Meta's 2021 earnings call couldn't have gone much worse. After Apple, Google, and Microsoft all reported record-setting profits last week, Meta brought much more dour news. Facebook user numbers declined for the first time in its history, ad revenue dropped, and stocks plummeted as a result.

Meta had reasonable explanations for its failings. Global "supply chain shortages" reduced small businesses' advertising budgets, cutting off Meta's bread-and-butter. Apple's new customer privacy tools ensured the "accuracy of our ads has decreased" while measuring ad click outcomes "became more difficult." And to compete with Tiktok, Meta has pushed Instagram Reels, which "monetizes at a lower rate" than longer videos.

Meta claims its Reels strategy will prove a success "over the long term" but admitted during the call that the issues with Apple and businesses' ad cutbacks aren't going away anytime soon. So the question becomes whether Meta can continue to subsidize VR as exorbitantly in future years without as much ad money to bankroll it.

Gotta have money to spend money to make money

Meta explained during the earnings call where most of that $10 billion is going: R&D on upcoming VR hardware — Project Cambria, Project Nazare, and other unannounced headsets like the Quest 3 — increased marketing and legal costs, "core infrastructure investments," and "over 3,700 net new hires in Q4."

Running a Super Bowl ad, actively poaching VR engineers from rivals, and fighting the FTC over antitrust allegations adds up to an expensive operating budget.

Meta's running more ads than ever, and frankly needs to do so now that the Meta Quest name change has officially arrived. Major acquisitions like the $400 million purchase of a popular VR exercise app certainly cuts into its budget. And Meta has actively poached VR/AR engineers from a variety of competitors, to the point that Apple (which lost 100 employees to Meta already) started giving $180K bonuses to its AR/VR engineers so they'll stay.

Why the epic spending spree? Because the Apple VR headset will arrive in a couple of years, and Meta wants to fortify its top VR position before that happens.

"Meta is front-loading its investment in XR because it wants to have a leadership position in spatial computing when Apple comes to market," says Anshel Sag, senior analyst of Mobility & VR at Moor Insights & Strategy. "Ultimately, being a leader in the spatial computing space isn't cheap."

He pointed out how other VR/AR leaders have encountered major delays trying to enter the field. Apple's VR headset now won't arrive until 2023, which Bloomberg sources attributed to hardware issues like "overheating, cameras and software." And Microsoft has canceled the Hololens 3, with low morale and a lack of direction hurting the company's chances at a breakout success.

In that context, the Quest 2 only looks like even more of a success. It has helped generate $1 billion in Quest Store revenue on the backs of exclusive Quest 2 games and has made VR relatively affordable while most competitors sell $1,000+ headsets with PC requirements. And these Meta investments could help grow the headset even further into the mainstream.

Instagram Reels

But can the company sustain this strategy? Meta's shift to Reels is meant to bolster long-term growth with younger audiences, but at a time when the company needs short-term profits more.
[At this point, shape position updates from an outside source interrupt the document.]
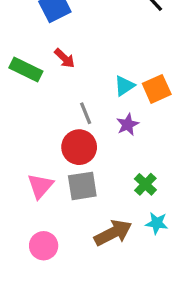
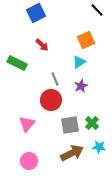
green rectangle: (26, 70) -> (17, 63), moved
orange square: (157, 89) -> (86, 40), moved
gray square: (82, 186) -> (70, 125), moved

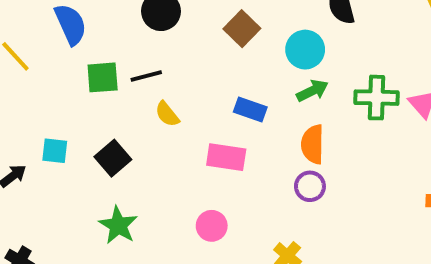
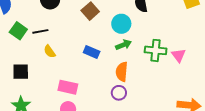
green square: (103, 77) -> (18, 31), turned 36
pink rectangle: (226, 157) -> (68, 87), moved
black square: (113, 158) -> (21, 72), turned 36

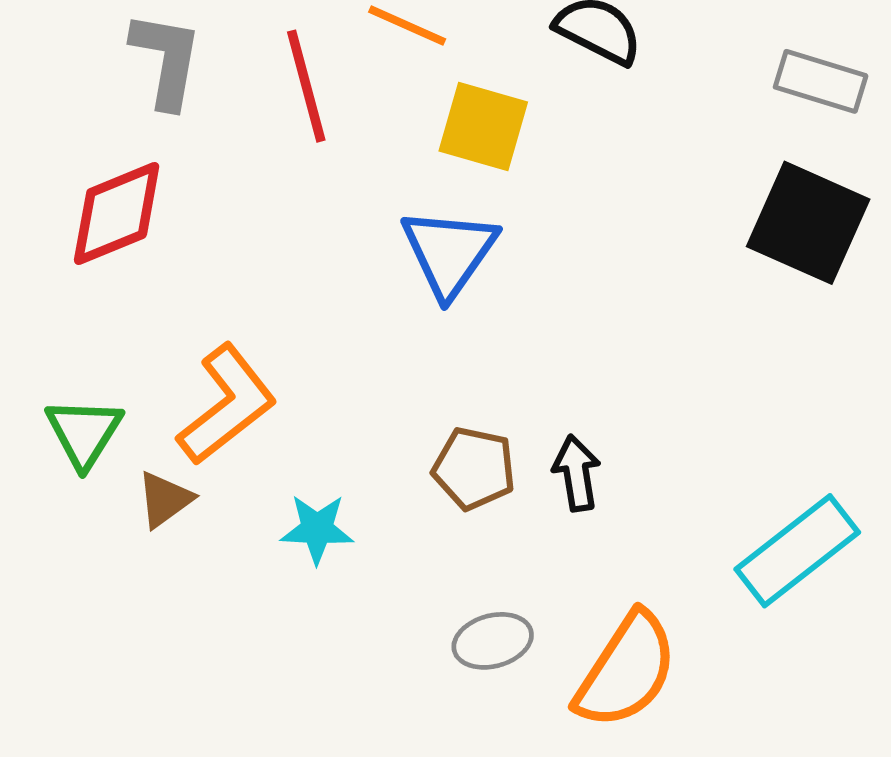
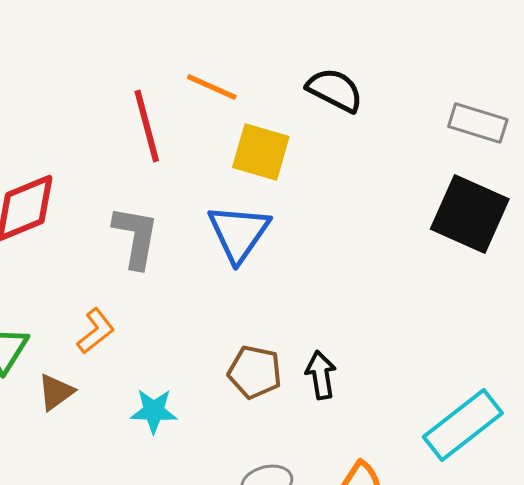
gray L-shape: (166, 60) -> (136, 237), moved
orange L-shape: (227, 405) -> (96, 331), size x0.6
New hires' salaries will only inflate in subsequent years, while future VR acquisitions will only get more expensive. And Apple's iOS privacy pivot has crippled Meta's future profits that would have helped fund these investments.
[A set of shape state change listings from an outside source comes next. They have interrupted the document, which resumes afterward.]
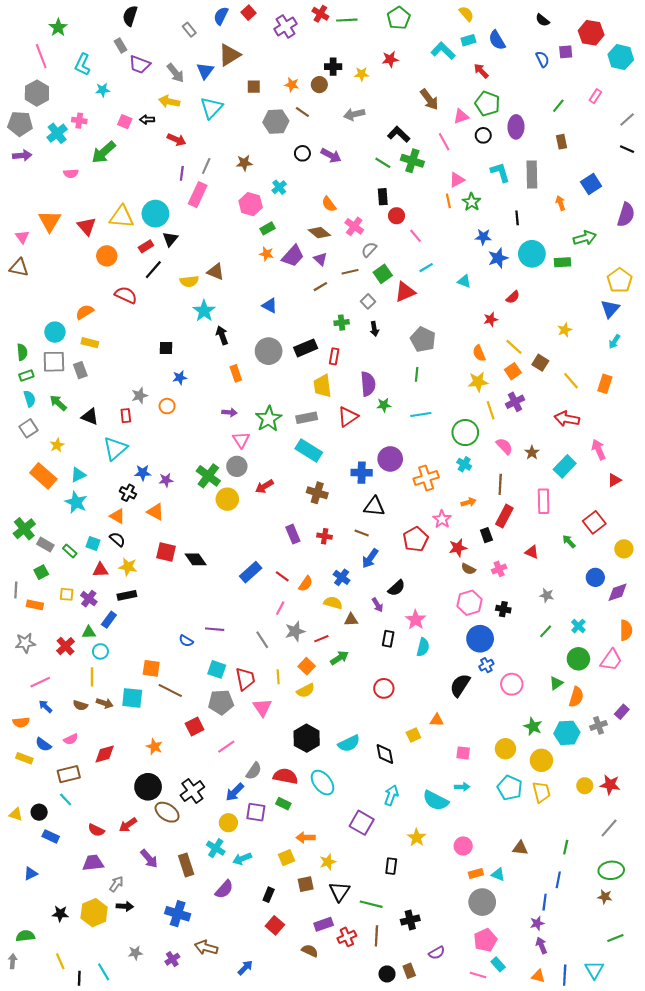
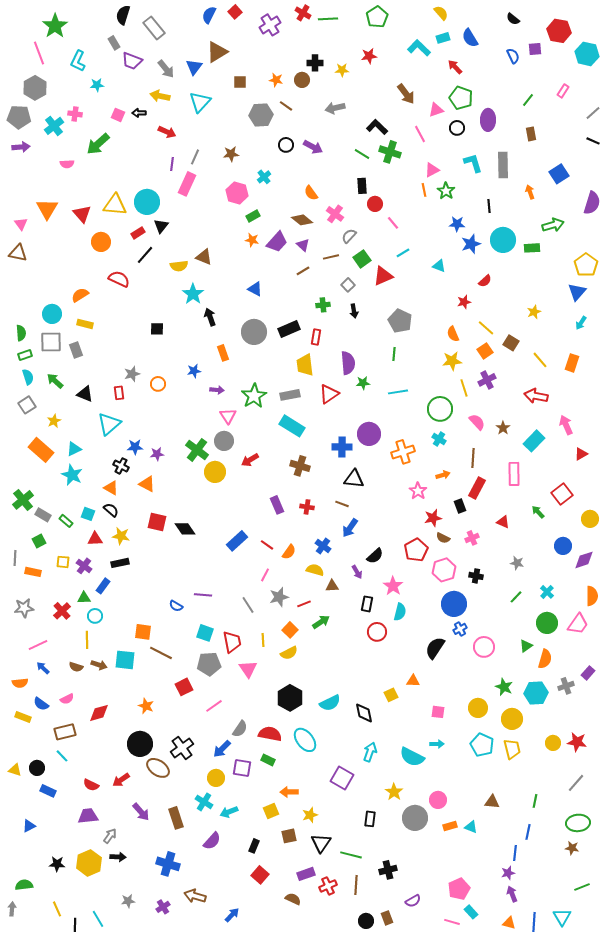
green star: (58, 27) -> (55, 26), size x1.4
gray rectangle: (189, 30) -> (154, 28), moved, size x1.6
blue star: (180, 378) -> (194, 371), moved
red pentagon: (416, 539) -> (416, 550), moved
red circle: (384, 688) -> (377, 632), moved
gray circle: (482, 902) -> (415, 818), moved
"When Meta was still Facebook its game plan expected that social media revenues and profits would help to bankroll the expected losses in VR until VR became large enough to be self-sustaining," Sag argued. When I asked if Facebook might scale back its VR investments out of necessity if ad revenue remains low, he said that "it's entirely possible." The Metaverse won't happen if shareholders push Reality Labs to scale back its ambition.

"These are highly expensive exercises that can only really be justified for a few years without real scale or growth," Sag believes. "The clock is ticking on profitability now that revenue and costs are in the billions."
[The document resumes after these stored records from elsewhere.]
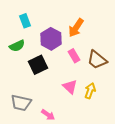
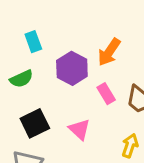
black square: (38, 65) -> (35, 123), moved
pink triangle: (70, 87) -> (79, 129), moved

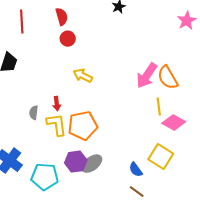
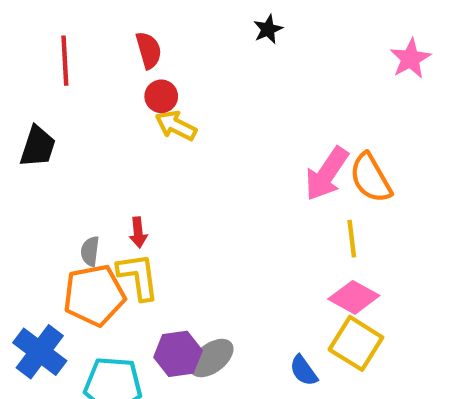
yellow arrow: (83, 76) -> (176, 126), moved
pink diamond: (174, 123) -> (354, 297), moved
orange pentagon: (83, 126) -> (94, 295), moved

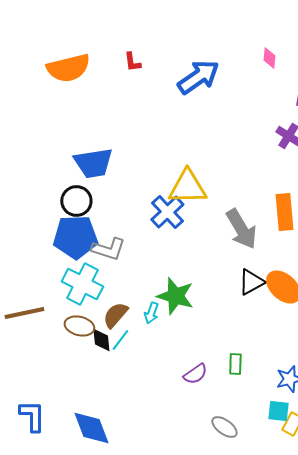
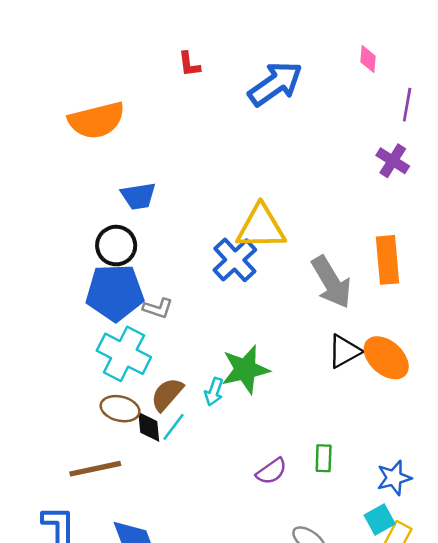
orange semicircle: (68, 68) -> (97, 120), moved
blue trapezoid: (93, 163) -> (138, 196), size x0.7
gray L-shape: (108, 249) -> (158, 308), size x0.7
green star: (175, 296) -> (245, 370), turned -30
brown line: (24, 313) -> (95, 469), moved
cyan square: (278, 411) -> (380, 520), turned -35

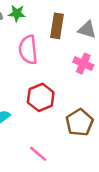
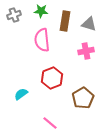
green star: (17, 13) -> (41, 11), moved
pink cross: (83, 64) -> (86, 51), turned -35

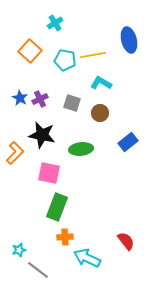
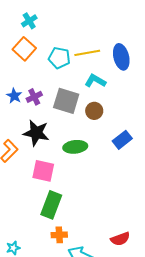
cyan cross: (55, 23) -> (29, 21), moved
blue ellipse: (129, 40) -> (121, 57), moved
gray square: (72, 103) -> (66, 101), size x1.5
red semicircle: (126, 241) -> (120, 239), turned 108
Spending billions is the norm (for now)

The only difference between Meta and its rivals is that Meta openly described its R&D costs in its earnings report. Apple, Sony, Microsoft, and other mixed-reality rivals sell a variety of hardware, so even if they announce their R&D budget, it won't show an itemized list of how much their VR innovation budget was for the year.

But even if you look at "smaller" XR developers with open funding, you'll see major money thrown around. Sag pointed out how Magic Leap has spent $3 billion thus far, with another $500 million coming for the next iteration.

"Investors understand how expensive these efforts can be and that for a smaller [device] to be competitive, they will still have to spend billions to compete."

Every major VR/AR company will likely lose billions rolling out their devices. The question is whether they can capitalize on the investment.

What this essentially means is that, for now, VR and AR hardware development is the purview of companies that have the capital to spend billions over the course of years without the hope for an immediate return on investment. And among the few companies that fit that description, you'll find ones like Google that seemingly lack the killer instinct to enact their VR/AR vision.

Sag pointed out that there are several open mixed-reality platforms like OpenXR, Snapdragon Spaces, and ThinkReality that let developers create hardware and leave the heavy software lifting to larger companies. The more VR and AR mature, the lower the barrier to entry for smaller companies.

But looking at the SteamVR survey for January 2022, you'll see 46% of PC VR gamers use the Quest 2 and 67% use some form of Oculus hardware. When every VR headset uses similar standards, the one with the most exclusives and brand recognition wins. So long as Meta keeps dominating the wireless VR space with exclusives, it'll also win the PC VR space without any effort. That makes it daunting for any company, big or small, to bet against its popularity.

Where Meta goes from here

A teaser still of Project Cambria

Zuckerberg has openly said that the company plans to sell its VR headsets "at cost" whenever possible to make the barrier to VR accessible to as many people as possible. That's why the Quest 2 has sold so well, but it does mean that high hardware sales can't boost profits very efficiently. And if Meta wants to maintain its success, Sag argues, it "doesn't have a choice" except to keep selling its hardware at affordable rates.

"Meta has backed itself into this price corner and will have to make money on the content sales to recuperate whatever charges its taking on the design and manufacture of the headset."

Meta "doesn't have a choice" except to sell its headsets for cheap, even if that reduces profits.

We know that Meta plans to release Project Cambria sometime later this year, which combined with continued Quest 2 and Quest Store sales should boost the company's XR revenue. Unfortunately, Sag isn't convinced Cambria will solve the company's revenue problems.

"I think Meta can and should introduce a more premium tier of product, but that may actually be premature if the company cannot turn a profit first."

A relatively cheap Quest 2 leaves gamers enough money to spend lavishly on the Oculus Store, where Meta gets a hefty cut. But with Project Cambria, consumers' money will all go towards the manufacturing cost, and they'll have less money left over for buying games. Just because it will offer a spec upgrade doesn't mean it'll automatically rake in the cash.

To do that, it needs to offer services and business applications, Sag says, not just content. We know that Meta has a Quest for Business program planned for 2023, which could certainly help on that front. But otherwise, it seems to Sag (and myself) that Cambria's advances are about evolving VR and AR technology for the sake of evolution, rather than offering something consumer- or business-ready that'll generate game-changing profits.

So until the Quest 3 arrives in late 2023 (according to rumors, at least), Meta will have to hope that continued record-breaking Quest Store profits and internal VR/AR advancements keep the company on track, without investors getting too spooked or Apple closing the gap.